I had a kind of morbid fascination with fainting when I was young (er. . . well, up until about last November) because it seemed like such a romantic thing to do. Anne Shirley had - once again - corrupted me with her use of the word "romance". But it really isn't very fun. Trust me on this.
The first time I fainted was last year the day before Thanksgiving. I had come up with my mom and my brothers to visit my grandmother in a care center that she was staying in while she recovered from extensive back surgery. My grandmother is one of the most giving, hard working people I've ever met - but there she was, looking rather yellow in nothing but one of those awful hospital gowns and a robe eating like a baby with my grandfather spoon feeding her what she could eat because she was too weak to lift the fork for herself. "You have served me for many years, Margie," he said, "It is a pleasure to be able to serve you now."

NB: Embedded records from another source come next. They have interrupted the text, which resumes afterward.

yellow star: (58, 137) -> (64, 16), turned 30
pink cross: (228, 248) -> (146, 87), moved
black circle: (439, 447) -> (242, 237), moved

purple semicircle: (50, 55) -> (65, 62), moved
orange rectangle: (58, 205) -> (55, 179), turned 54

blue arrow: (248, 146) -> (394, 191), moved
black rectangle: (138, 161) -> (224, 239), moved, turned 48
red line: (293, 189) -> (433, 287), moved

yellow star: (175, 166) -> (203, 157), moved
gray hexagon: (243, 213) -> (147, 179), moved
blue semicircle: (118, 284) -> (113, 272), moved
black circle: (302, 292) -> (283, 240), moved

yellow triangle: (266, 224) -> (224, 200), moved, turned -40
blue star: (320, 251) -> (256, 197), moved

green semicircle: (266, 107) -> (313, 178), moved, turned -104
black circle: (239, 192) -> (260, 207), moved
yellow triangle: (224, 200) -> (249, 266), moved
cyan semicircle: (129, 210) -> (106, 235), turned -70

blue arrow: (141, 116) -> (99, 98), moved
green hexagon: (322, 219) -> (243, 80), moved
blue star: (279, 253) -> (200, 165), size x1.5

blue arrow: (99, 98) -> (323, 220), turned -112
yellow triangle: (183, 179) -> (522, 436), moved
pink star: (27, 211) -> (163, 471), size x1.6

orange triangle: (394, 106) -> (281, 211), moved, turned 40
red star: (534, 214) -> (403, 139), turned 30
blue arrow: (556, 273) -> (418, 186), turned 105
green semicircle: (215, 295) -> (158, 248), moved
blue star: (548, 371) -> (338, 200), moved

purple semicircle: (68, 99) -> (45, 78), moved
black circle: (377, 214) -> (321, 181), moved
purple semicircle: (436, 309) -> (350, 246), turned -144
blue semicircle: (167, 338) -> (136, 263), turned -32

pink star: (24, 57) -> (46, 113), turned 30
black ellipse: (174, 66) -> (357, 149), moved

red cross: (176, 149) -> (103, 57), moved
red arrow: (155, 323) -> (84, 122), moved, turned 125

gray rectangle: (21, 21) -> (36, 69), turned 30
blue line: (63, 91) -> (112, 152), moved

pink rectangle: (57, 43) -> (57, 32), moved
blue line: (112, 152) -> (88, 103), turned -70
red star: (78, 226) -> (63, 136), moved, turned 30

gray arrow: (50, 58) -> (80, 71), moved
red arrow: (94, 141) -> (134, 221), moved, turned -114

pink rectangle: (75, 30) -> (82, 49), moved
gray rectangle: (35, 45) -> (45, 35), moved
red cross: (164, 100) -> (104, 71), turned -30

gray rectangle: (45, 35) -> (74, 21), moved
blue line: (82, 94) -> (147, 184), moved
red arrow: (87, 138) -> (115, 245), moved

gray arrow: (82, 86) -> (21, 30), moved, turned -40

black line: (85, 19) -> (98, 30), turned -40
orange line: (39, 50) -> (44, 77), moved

It was horrible and tragic. It was easily the first moment in my life when I have literally come to terms with mortality. Keep in mind that outside of my uncle (whom I didn't know very well) and my great grandparents (that I also didn't know very well) - no one in my immediate family has ever died. And none of them have - in my memory -ever been seriously ill either. One of my uncles had cancer when I was very young but I hardly remember that and we were living too far away to see what he went through. The idea of people I love being so ill scared me. I watched my grandfather feeding my grandmother and watched her struggle to gnaw on peaches I felt sick. It was about this point when I fainted. It was probably tied also to the lack of food I'd had that day - but if I was being honest I would attribute it more to the horror of seeing my grandmother so sick than my hunger.

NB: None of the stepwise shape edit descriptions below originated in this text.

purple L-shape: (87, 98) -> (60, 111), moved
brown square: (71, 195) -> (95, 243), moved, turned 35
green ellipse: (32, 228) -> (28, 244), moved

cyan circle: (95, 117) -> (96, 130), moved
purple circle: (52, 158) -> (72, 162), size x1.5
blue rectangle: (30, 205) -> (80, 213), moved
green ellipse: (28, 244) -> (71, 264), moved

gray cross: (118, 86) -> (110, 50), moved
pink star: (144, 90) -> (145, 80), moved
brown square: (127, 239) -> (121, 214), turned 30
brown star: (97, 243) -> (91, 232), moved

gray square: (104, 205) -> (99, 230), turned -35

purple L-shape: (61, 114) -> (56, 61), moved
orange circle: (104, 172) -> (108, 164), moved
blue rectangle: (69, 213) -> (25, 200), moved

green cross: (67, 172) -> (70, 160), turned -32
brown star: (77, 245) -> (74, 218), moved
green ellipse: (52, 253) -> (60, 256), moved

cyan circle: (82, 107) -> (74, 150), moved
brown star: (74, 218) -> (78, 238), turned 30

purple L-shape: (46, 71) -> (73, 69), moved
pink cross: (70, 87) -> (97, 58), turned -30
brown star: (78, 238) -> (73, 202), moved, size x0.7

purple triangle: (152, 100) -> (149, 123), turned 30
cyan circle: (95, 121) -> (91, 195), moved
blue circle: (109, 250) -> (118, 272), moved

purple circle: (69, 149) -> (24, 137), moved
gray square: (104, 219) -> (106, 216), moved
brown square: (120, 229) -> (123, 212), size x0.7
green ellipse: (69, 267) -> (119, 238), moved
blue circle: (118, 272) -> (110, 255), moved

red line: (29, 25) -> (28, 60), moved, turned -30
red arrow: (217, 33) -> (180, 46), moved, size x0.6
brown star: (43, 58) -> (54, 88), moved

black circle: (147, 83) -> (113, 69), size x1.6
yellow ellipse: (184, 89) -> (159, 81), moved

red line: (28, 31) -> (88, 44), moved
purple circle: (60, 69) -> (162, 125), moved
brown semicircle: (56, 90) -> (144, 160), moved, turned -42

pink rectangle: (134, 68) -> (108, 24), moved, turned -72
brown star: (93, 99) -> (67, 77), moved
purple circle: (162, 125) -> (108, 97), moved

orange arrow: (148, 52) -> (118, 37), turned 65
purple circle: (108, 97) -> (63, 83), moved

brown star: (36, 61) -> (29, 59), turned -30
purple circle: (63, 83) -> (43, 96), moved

I remember waking up rather late on Thanksgiving morning. I had hit my head on a bar of the hallway of the care center when I fainted and my head ached. I felt rather disoriented. I looked in the mirror of the bedroom I was staying in and my skin color looked exactly like my grandmothers.
The next day we went bowling. I heard my aunt laugh and I thought it was Grandma Newman. I saw my aunt's manicured nails and remembered that both my grandmothers make an effort to get their nails done before they go out. My Grandma Newman had gone to get hers done before she went in for surgery, even. Listening to my aunt talk reminded me of my grandmother - in the way she laughed and the way she phrased her words and the inflection she used. . .

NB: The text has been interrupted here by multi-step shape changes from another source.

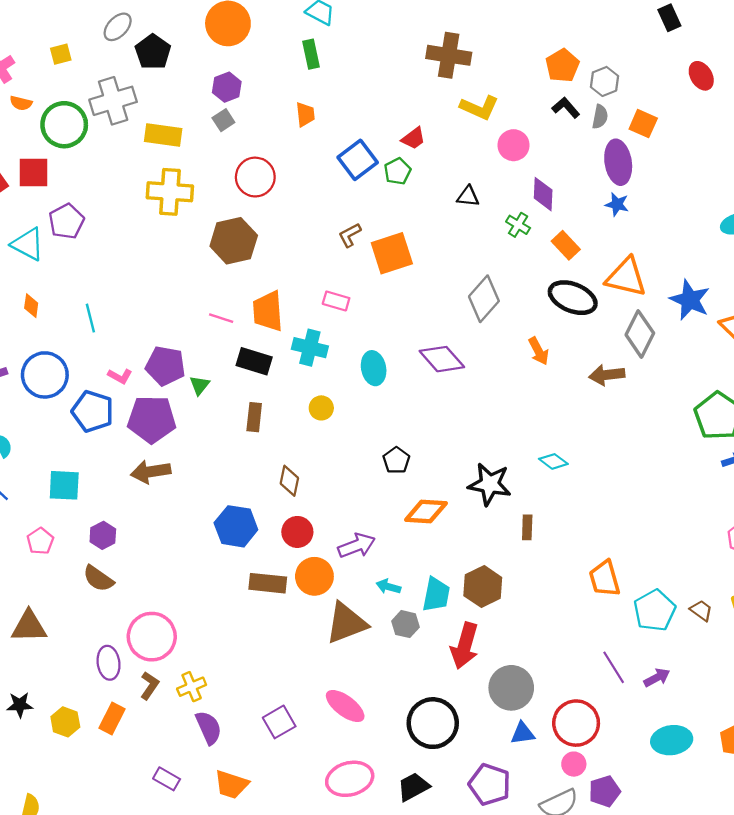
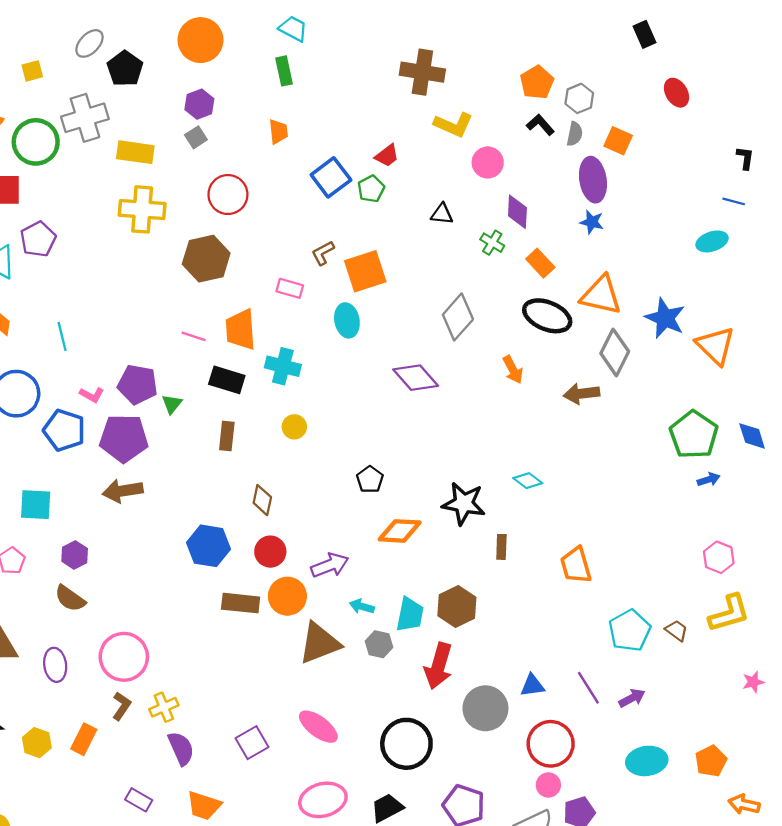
pink rectangle: (336, 301) -> (290, 288), moved
cyan ellipse: (374, 368) -> (347, 320), moved
orange trapezoid: (605, 579) -> (576, 565), moved
purple ellipse: (109, 663) -> (55, 665), moved
blue triangle: (523, 733) -> (532, 685), moved

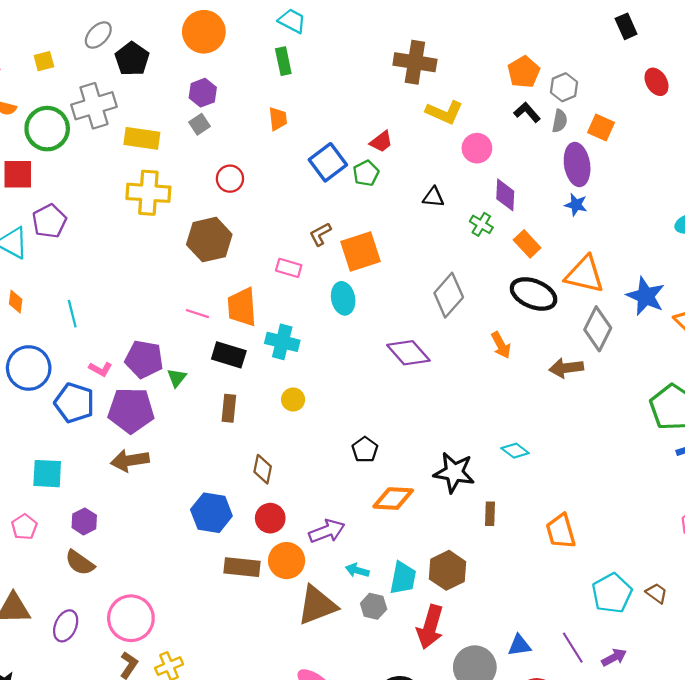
red circle: (228, 195) -> (230, 179), size x0.7
purple ellipse: (55, 665) -> (66, 626), turned 32

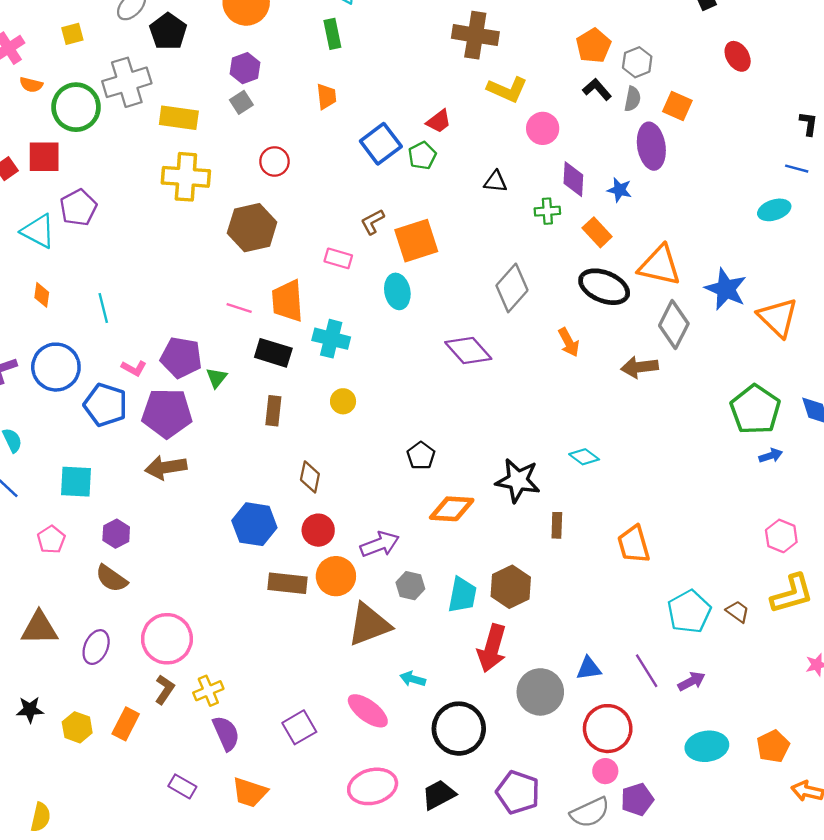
blue star: (576, 205) -> (619, 190), moved
green cross: (481, 224) -> (547, 211), turned -35
cyan arrow: (357, 570) -> (413, 679), moved
gray hexagon: (374, 606) -> (410, 586), moved

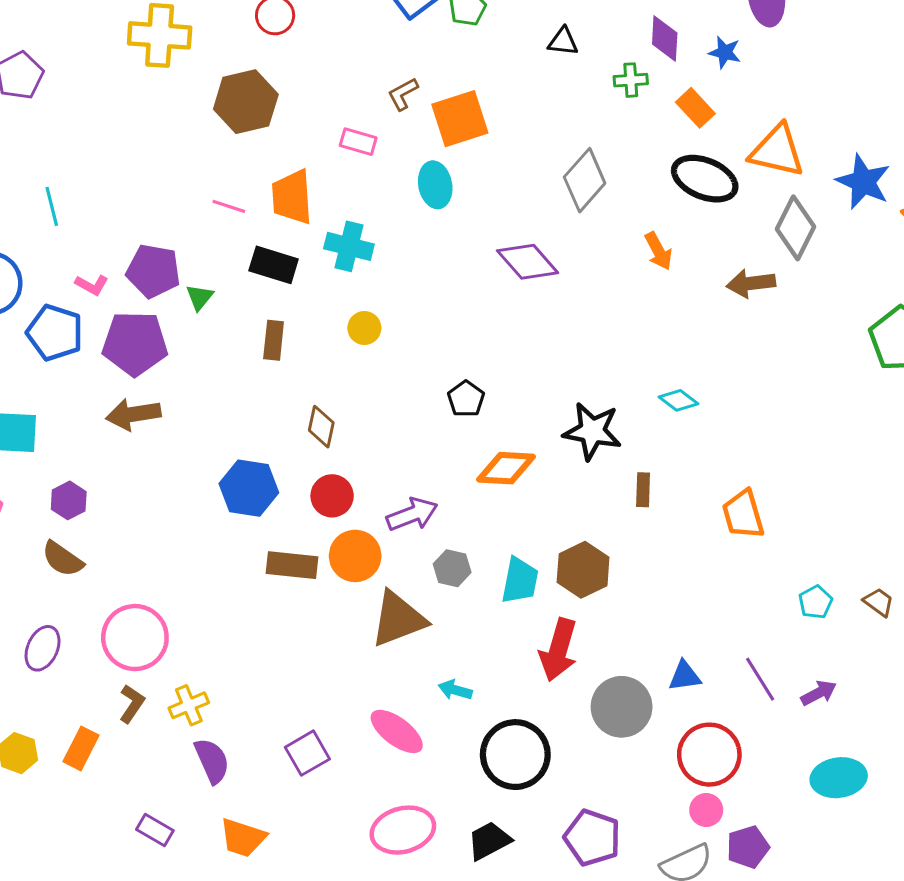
cyan pentagon: (689, 612) -> (816, 602), size x0.6

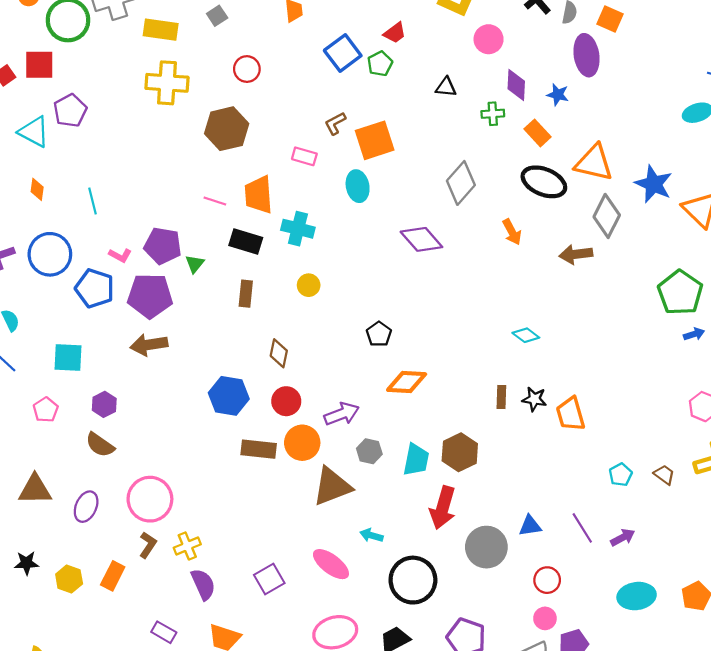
black star: (592, 431) -> (534, 399), moved, size x0.6
red circle: (709, 755) -> (547, 580), size x0.6

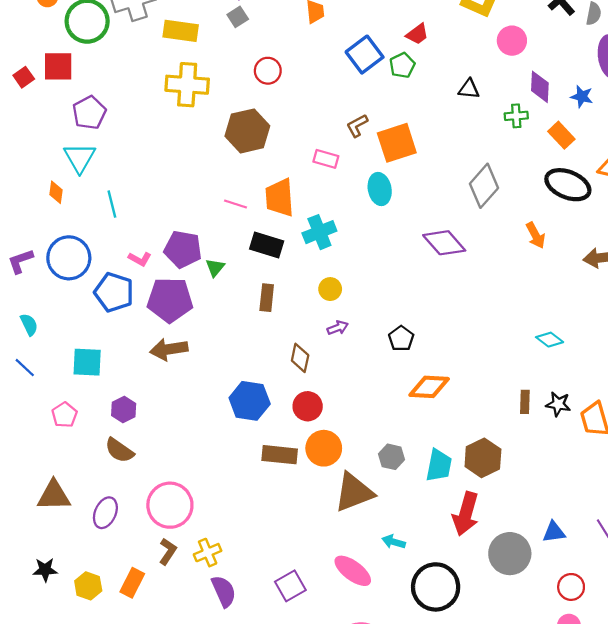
cyan triangle: (34, 132) -> (80, 158), moved, turned 32
cyan cross: (298, 229) -> (319, 232), turned -36
purple arrow: (342, 414) -> (338, 328), moved, size x0.6

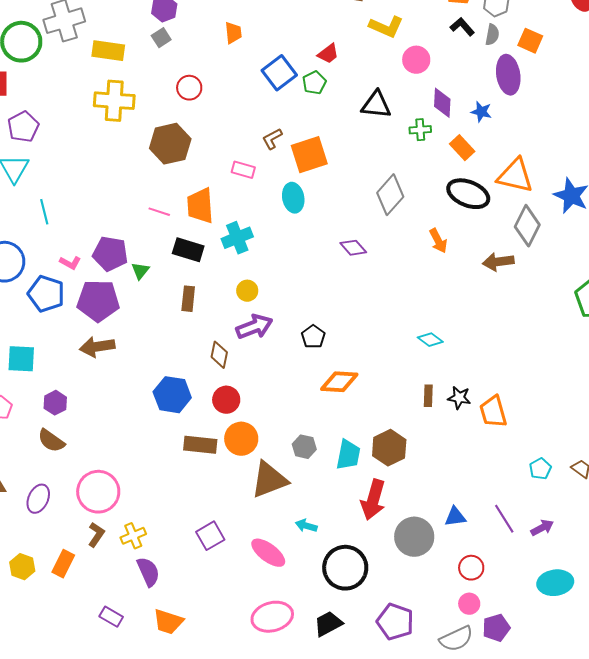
black triangle: (469, 89) -> (376, 105), size x1.5
purple diamond: (444, 243) -> (353, 248), size x0.7
purple arrow: (338, 328) -> (254, 327), size x1.8
cyan diamond: (550, 340) -> (430, 340), moved
purple square: (290, 586) -> (210, 536), moved

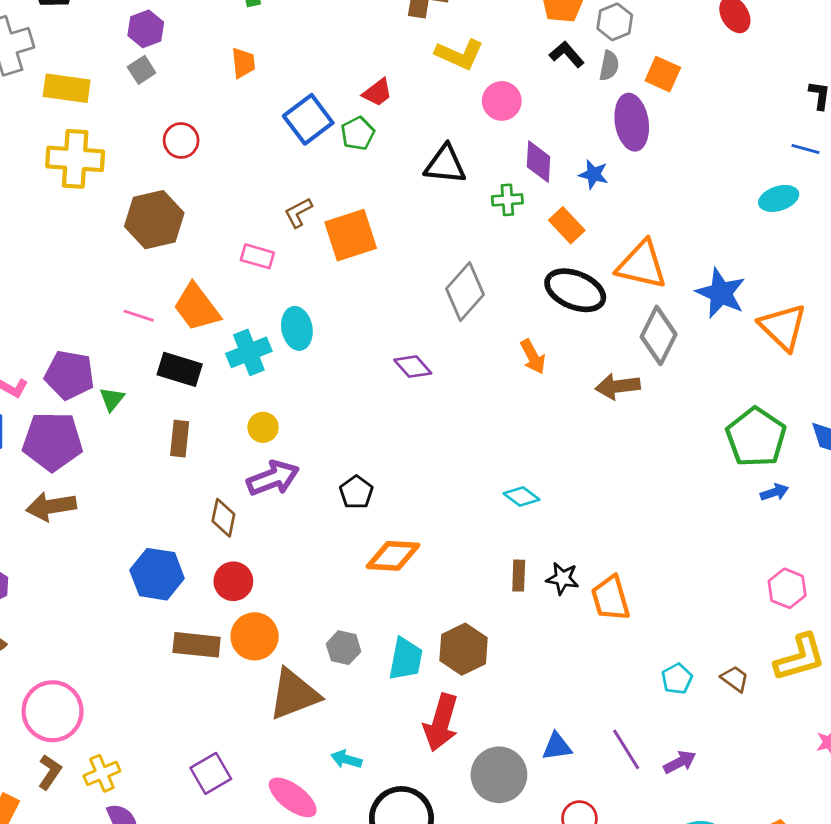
cyan ellipse: (293, 198) -> (297, 328), moved
orange trapezoid: (200, 206) -> (197, 307), turned -33

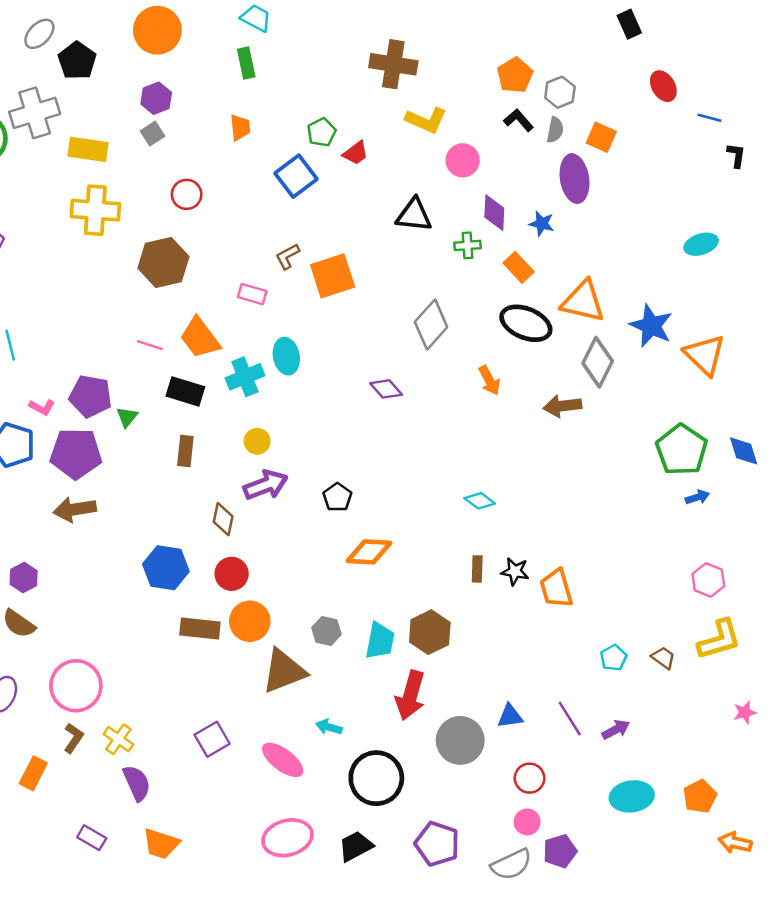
green pentagon: (358, 133) -> (322, 132), moved
blue line: (805, 149) -> (710, 118), moved
yellow cross: (102, 773) -> (118, 739), turned -32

I still haven't worked my head around it. If I were going to stamp a metaphor on all this I'd find a way to talk about the resilience of Newman women or something, or maybe my regret at not feeling as connected with my dad's side of the family as I do with my mother's. . . but that feels too forced. Maybe that's why I don't really feel ready to write anything about what happened yet - because the story doesn't really have an "ending". It was a short, fifteen minute period of time with little leading to it, or away from it. I'm still not sure what to make of it all - but I do know that at some point - this streak of mine will end. My family members will die or get sick - it happens to everyone. I'm just glad we have been blessed and protected thus far.
1 comment:
I can totally relate on this one. You know how often I've fainted in my life? I averaged it out a few years back and it would be once a year for my entire life! I can remember at least 15 particular incidents and I know there are more than that. So if you ever want to talk about the grossness of fainting, I'm there for you. It is not romantic.